Find the word "Evra" in the records and copy every line where it occurs.

*** Opening Material for this task ***

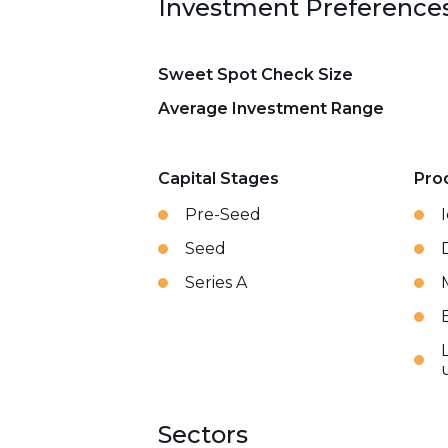
Investment Preference
Sweet Spot Check Size
Average Investment Range
Capital Stages
Pro
Pre-Seed
Seed
Series A
Sectors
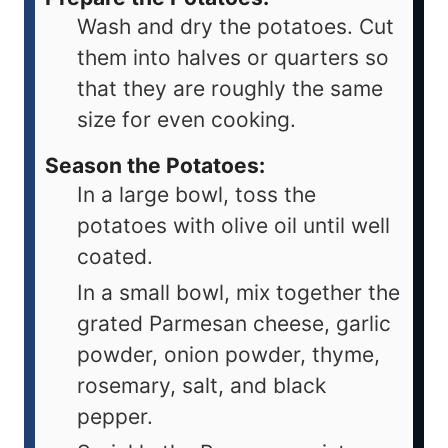
Wash and dry the potatoes. Cut
them into halves or quarters so
that they are roughly the same
size for even cooking.
Season the Potatoes:
In a large bowl, toss the
potatoes with olive oil until well
coated.
In a small bowl, mix together the
grated Parmesan cheese, garlic
powder, onion powder, thyme,
rosemary, salt, and black
pepper.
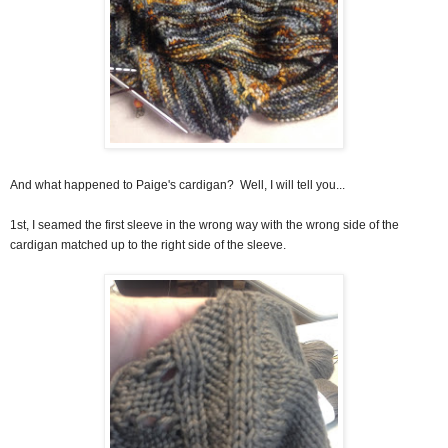
And what happened to Paige's cardigan? Well, I will tell you...
1st, I seamed the first sleeve in the wrong way with the wrong side of the
cardigan matched up to the right side of the sleeve.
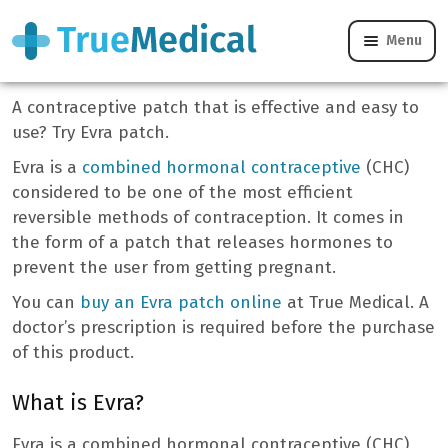
Menu
Evra Patch
A contraceptive patch that is effective and easy to
use? Try Evra patch.
Evra is a
combined hormonal contraceptive
(CHC)
considered to be one of the most efficient
reversible methods of contraception. It comes in
the form of a patch that releases hormones to
prevent the user from getting pregnant.
You can
buy an Evra patch online
at True Medical. A
doctor’s prescription is required before the purchase
of this product.
What is Evra?
Evra is a combined hormonal contraceptive (CHC)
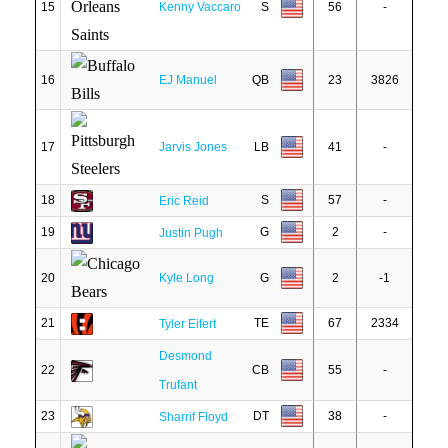
15
Kenny Vaccaro
S
56
-
16
EJ Manuel
QB
23
3826
17
Jarvis Jones
LB
41
-
18
S
57
-
Eric Reid
19
G
2
-
Justin Pugh
20
Kyle Long
G
2
-1
21
TE
67
2334
Tyler Eifert
Desmond
22
CB
55
-
Trufant
23
DT
38
-
Sharrif Floyd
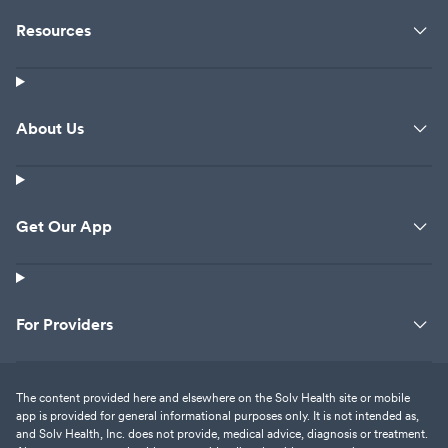
Resources
About Us
Get Our App
For Providers
The content provided here and elsewhere on the Solv Health site or mobile
app is provided for general informational purposes only. It is not intended as,
and Solv Health, Inc. does not provide, medical advice, diagnosis or treatment.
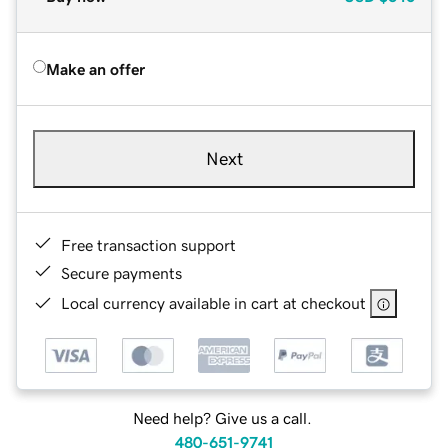
Make an offer
Next
Free transaction support
Secure payments
Local currency available in cart at checkout
Need help? Give us a call.
480-651-9741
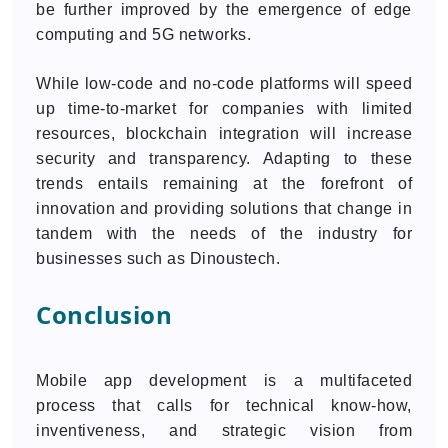
be further improved by the emergence of edge
computing and 5G networks.
While low-code and no-code platforms will speed
up time-to-market for companies with limited
resources, blockchain integration will increase
security and transparency. Adapting to these
trends entails remaining at the forefront of
innovation and providing solutions that change in
tandem with the needs of the industry for
businesses such as Dinoustech.
Conclusion
Mobile app development is a multifaceted
process that calls for technical know-how,
inventiveness, and strategic vision from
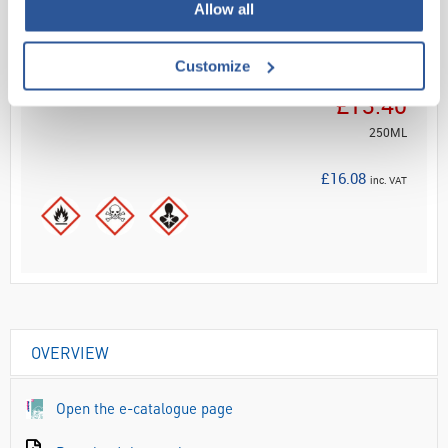
ADD
Allow all
Customize
Your Price
£13.40
250ML
£16.08
inc. VAT
OVERVIEW
Open the e-catalogue page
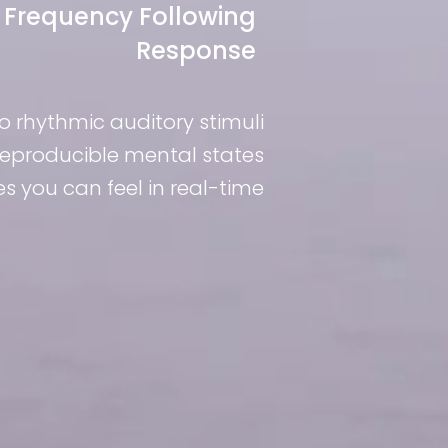
Frequency Following
Response
to rhythmic auditory stimuli
 reproducible mental states
 you can feel in real-time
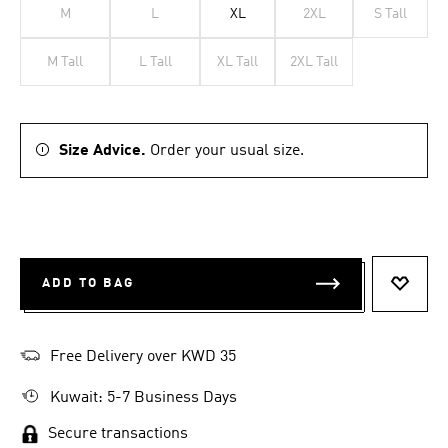
M
L
XL
2XL
S Tall
M Tall
L Tall
XL Tall
2XL Tall
Size Advice.
Order your usual size.
ADD TO BAG
ADD T
Free Delivery over KWD 35
Kuwait: 5-7 Business Days
Secure transactions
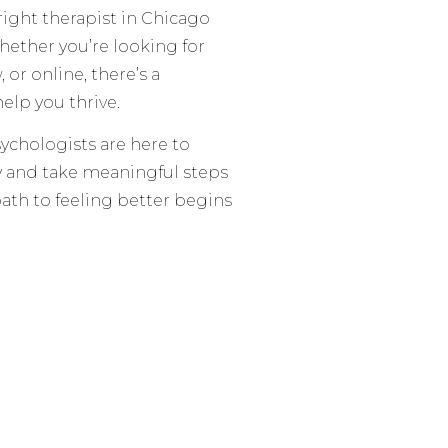
right therapist in Chicago
hether you’re looking for
r online, there’s a
elp you thrive.
ychologists are here to
ty and take meaningful steps
 path to feeling better begins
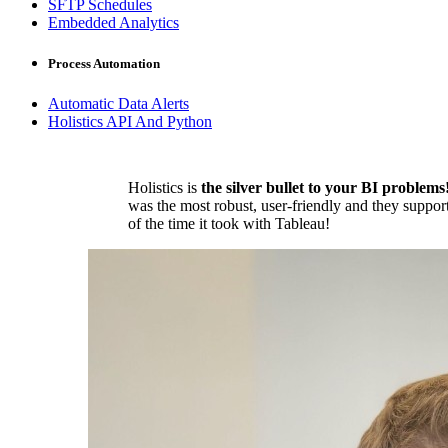
SFTP Schedules
Embedded Analytics
Process Automation
Automatic Data Alerts
Holistics API And Python
Holistics is
the silver bullet to your BI problems
was the most robust, user-friendly and they suppor
of the time it took with Tableau!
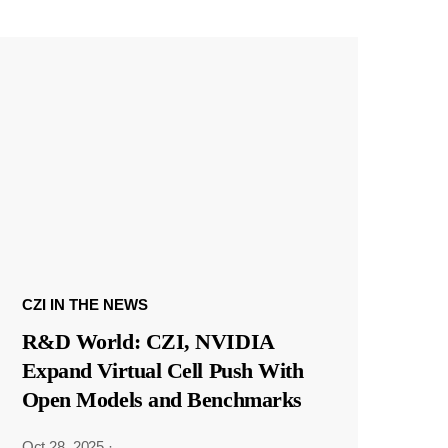
CZI IN THE NEWS
R&D World: CZI, NVIDIA
Expand Virtual Cell Push With
Open Models and Benchmarks
Oct 28, 2025
·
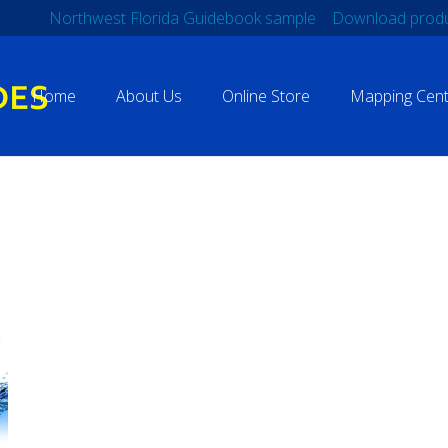
Northwest Florida Guidebook sample
Download produ
Home
About Us
Online Store
Mapping Cent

*** Closing Material for this task ***

• _Reply_:
Evra Patch
use? Try Evra patch.
Evra is a
buy an Evra patch online
What is Evra?
Evra is a combined hormonal contraceptive (CHC)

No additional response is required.